Latest revision as of 16:43, 26 January 2023

Problem

A frog is positioned at the origin of the coordinate plane. From the point $(x, y)$, the frog can jump to any of the points $(x + 1, y)$, $(x + 2, y)$, $(x, y + 1)$, or $(x, y + 2)$. Find the number of distinct sequences of jumps in which the frog begins at $(0, 0)$ and ends at $(4, 4)$.

Solution 1

We solve this problem by working backwards. Notice, the only points the frog can be on to jump to $(4,4)$ in one move are $(2,4),(3,4),(4,2),$ and $(4,3)$. This applies to any other point, thus we can work our way from $(0,0)$ to $(4,4)$, recording down the number of ways to get to each point recursively.

$(0,0): 1$

$(1,0)=(0,1)=1$

$(2,0)=(0, 2)=2$

$(3,0)=(0, 3)=3$

$(4,0)=(0, 4)=5$

$(1,1)=2$, $(1,2)=(2,1)=5$, $(1,3)=(3,1)=10$, $(1,4)=(4,1)= 20$

$(2,2)=14, (2,3)=(3,2)=32, (2,4)=(4,2)=71$

$(3,3)=84, (3,4)=(4,3)=207$

$(4,4)=2\cdot \left( (4,2)+(4,3)\right) = 2\cdot \left( 207+71\right)=2\cdot 278=\boxed{556}$

A diagram of the numbers:

[asy] import graph; add(shift(0,0)*grid(4,4)); label((0,0), "1", SW); label((1,0), "1", SW); label((2,0), "2", SW); label((3,0), "3", SW); label((4,0), "5", SW);  label((0,1), "1", SW); label((1,1), "2", SW); label((2,1), "5", SW); label((3,1), "10", SW); label((4,1), "20", SW);  label((0,2), "2", SW); label((1,2), "5", SW); label((2,2), "14", SW); label((3,2), "32", SW); label((4,2), "71", SW);  label((0,3), "3", SW); label((1,3), "10", SW); label((2,3), "32", SW); label((3,3), "84", SW); label((4,3), "207", SW);  label((0,4), "5", SW); label((1,4), "20", SW); label((2,4), "71", SW); label((3,4), "207", SW); label((4,4), "556", SW); [/asy]

~First

Solution 2

We'll refer to the moves $(x + 1, y)$, $(x + 2, y)$, $(x, y + 1)$, and $(x, y + 2)$ as $R_1$, $R_2$, $U_1$, and $U_2$, respectively.

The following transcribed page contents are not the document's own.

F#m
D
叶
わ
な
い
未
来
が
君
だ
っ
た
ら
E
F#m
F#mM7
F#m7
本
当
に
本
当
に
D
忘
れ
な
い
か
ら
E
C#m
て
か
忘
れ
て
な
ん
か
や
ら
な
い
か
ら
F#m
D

Then the possible sequences of moves that will take the frog from $(0,0)$ to $(4,4)$ are all the permutations of $U_1U_1U_1U_1R_1R_1R_1R_1$, $U_2U_1U_1R_1R_1R_1R_1$, $U_1U_1U_1U_1R_2R_1R_1$, $U_2U_1U_1R_2R_1R_1$, $U_2U_2R_1R_1R_1R_1$, $U_1U_1U_1U_1R_2R_2$, $U_2U_2R_2R_1R_1$, $U_2U_1U_1R_2R_2$, and $U_2U_2R_2R_2$. We can reduce the number of cases using symmetry.

Case 1: $U_1U_1U_1U_1R_1R_1R_1R_1$

There are $\frac{8!}{4!4!} = 70$ possibilities for this case.

Case 2: $U_2U_1U_1R_1R_1R_1R_1$ or $U_1U_1U_1U_1R_2R_1R_1$

There are $2 \cdot \frac{7!}{4!2!} = 210$ possibilities for this case.

Case 3: $U_2U_1U_1R_2R_1R_1$

There are $\frac{6!}{2!2!} = 180$ possibilities for this case.

Case 4: $U_2U_2R_1R_1R_1R_1$ or $U_1U_1U_1U_1R_2R_2$

There are $2 \cdot \frac{6!}{2!4!} = 30$ possibilities for this case.

Case 5: $U_2U_2R_2R_1R_1$ or $U_2U_1U_1R_2R_2$

There are $2 \cdot \frac{5!}{2!2!} = 60$ possibilities for this case.

Case 6: $U_2U_2R_2R_2$

There are $\frac{4!}{2!2!} = 6$ possibilities for this case.

Adding up all these cases gives us $70+210+180+30+60+6=\boxed{556}$ ways.

Solution 3 (General Case)

Mark the total number of distinct sequences of jumps for the frog to reach the point $(x,y)$ as $\varphi (x,y)$. Consider for each point $(x,y)$ in the first quadrant, there are only $4$ possible points in the first quadrant for frog to reach point $(x,y)$, and these $4$ points are \[(x-1,y); (x-2,y); (x,y-1); (x,y-2)\]. As a result, the way to count $\varphi (x,y)$ is \[\varphi (x,y)=\varphi (x-1,y)+\varphi (x-2,y)+\varphi (x,y-1)+\varphi (x,y-2)\]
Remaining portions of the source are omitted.